Jack continues to be Jack. Potty training is turning into a very frustrating affair. Everyone has their own ideas and opinions about how we should be doing things, but the problem is that 1) He’s OUR kid, and 2) he simply does not care about whether he walks around in a wet diaper (or even wet underwear when we thought to just go cold turkey on the diapers and pull-ups).

We’ve done rewards, we’ve tried charts and bribes, but so far, not a whole lot of success.

Haylee is back at Karate and we’re hoping to see her advance again soon. She loves going, but we are still playing “catch up” with her learning her Kata’s which is something her old Sensei didn’t do with the younger groups. But this dojo runs classes daily, and Kata specific classes several times a week so with enough effort from all of us, she will be caught up in no time now!

As for me and my usual inner workings: I’ve been in a strange state of mind the last few weeks. I’m not sure if its the fact that I have been put on hormones for my IVF and then taken off them several times or maybe the fact that they add a new drug with each attempt, but my brain has travelled a gauntlet of emotions and thoughts. In all liklihood I’m still adjusting to our moving as well, although I am used to the city, I’m still quite lonely here. There are days when I simply have no energy, and others where I have to much energy but the circumstances are not quite right to accomplish some things on my list…which in this case have involved things like outdoor trips with Jack which keep getting rained out, or shopping trips that don’t happen to get him a new snowsuit because he is the crankiest bugger that day…but really there is only so much you can control with a 3 year old boy.
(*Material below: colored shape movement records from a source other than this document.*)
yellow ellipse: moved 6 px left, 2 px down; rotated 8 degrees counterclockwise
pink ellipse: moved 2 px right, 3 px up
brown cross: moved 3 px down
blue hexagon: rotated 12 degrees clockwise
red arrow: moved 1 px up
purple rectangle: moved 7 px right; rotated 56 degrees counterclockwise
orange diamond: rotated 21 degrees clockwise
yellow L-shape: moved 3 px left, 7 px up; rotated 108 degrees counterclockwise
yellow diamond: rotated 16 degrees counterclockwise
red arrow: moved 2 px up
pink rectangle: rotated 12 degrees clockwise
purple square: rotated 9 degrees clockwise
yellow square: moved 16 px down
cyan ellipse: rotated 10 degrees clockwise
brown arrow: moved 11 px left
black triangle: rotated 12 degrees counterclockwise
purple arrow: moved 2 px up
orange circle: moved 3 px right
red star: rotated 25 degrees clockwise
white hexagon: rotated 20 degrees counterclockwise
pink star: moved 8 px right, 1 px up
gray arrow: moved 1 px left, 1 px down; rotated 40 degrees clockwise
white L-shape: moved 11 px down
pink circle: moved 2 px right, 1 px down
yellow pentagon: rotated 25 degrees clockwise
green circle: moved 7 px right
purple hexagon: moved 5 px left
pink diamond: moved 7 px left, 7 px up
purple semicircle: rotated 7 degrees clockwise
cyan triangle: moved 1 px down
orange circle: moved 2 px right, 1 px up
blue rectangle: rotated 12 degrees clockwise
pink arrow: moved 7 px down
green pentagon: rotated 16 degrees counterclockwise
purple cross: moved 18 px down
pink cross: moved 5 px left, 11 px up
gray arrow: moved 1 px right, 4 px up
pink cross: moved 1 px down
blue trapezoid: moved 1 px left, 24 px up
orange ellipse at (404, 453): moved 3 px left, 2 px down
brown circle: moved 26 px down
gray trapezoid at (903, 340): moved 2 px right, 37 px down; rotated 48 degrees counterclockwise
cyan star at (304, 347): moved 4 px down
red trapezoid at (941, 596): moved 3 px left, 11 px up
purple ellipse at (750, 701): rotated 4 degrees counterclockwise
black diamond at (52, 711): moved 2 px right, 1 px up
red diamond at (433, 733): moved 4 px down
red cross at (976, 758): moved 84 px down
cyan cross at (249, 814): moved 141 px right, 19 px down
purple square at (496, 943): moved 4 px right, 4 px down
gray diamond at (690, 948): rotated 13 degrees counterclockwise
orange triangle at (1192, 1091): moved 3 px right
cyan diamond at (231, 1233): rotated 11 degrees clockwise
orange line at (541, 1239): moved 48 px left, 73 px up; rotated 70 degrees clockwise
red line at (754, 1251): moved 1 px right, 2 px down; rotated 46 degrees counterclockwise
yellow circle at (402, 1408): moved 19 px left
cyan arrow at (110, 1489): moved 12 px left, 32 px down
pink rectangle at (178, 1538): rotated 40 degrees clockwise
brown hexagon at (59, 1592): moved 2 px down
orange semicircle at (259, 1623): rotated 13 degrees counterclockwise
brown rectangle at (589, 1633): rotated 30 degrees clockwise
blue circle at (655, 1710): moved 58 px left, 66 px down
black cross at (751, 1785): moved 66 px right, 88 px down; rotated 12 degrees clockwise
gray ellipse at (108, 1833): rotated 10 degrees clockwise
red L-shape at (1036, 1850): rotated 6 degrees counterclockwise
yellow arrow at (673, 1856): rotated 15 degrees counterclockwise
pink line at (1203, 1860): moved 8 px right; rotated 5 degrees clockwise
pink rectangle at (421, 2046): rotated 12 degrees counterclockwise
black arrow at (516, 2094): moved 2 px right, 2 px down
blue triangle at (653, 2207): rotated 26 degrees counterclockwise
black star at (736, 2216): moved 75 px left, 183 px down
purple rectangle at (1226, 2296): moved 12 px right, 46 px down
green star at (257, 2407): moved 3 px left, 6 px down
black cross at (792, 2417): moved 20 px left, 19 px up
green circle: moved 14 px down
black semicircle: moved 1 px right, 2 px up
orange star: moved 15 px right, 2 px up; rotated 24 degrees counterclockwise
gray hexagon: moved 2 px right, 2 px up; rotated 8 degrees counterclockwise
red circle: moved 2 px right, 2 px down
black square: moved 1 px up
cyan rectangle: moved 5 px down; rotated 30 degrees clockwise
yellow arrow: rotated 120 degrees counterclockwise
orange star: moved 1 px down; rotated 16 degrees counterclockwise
But needless to say I love my family and they are awesome.

So I’m not to sure what I had in mind when I started this post, and I think I’ve traveled quite far away from any resemblance of sanity and clear headed writing, but that’s pretty much a perfect example of what I’ve been like lately.

I’ve also had some insomnia which has allowed me to catch up on some ridiculous TV shows over that wonderful Netflix thing. In 5 days I watched all 4 seasons of Californication (only season 1 is there, but I obtained 2-4 else where once I discovered I liked it) and I”m just about done watching My name is Earl…I feel like I should apologize for that, but I like Jason Lee, and the show is pretty much a guaranteed  cheap laugh in every episode.

So now I leave you my friends with this thought…I’m about to go and drink 1 litre of water, change into a flimsy and ugly hospital gown and get ready to be poked and prodded internally by a man in a mask in or the hopes of conceiving a beautiful baby or 2 for some really deserving men.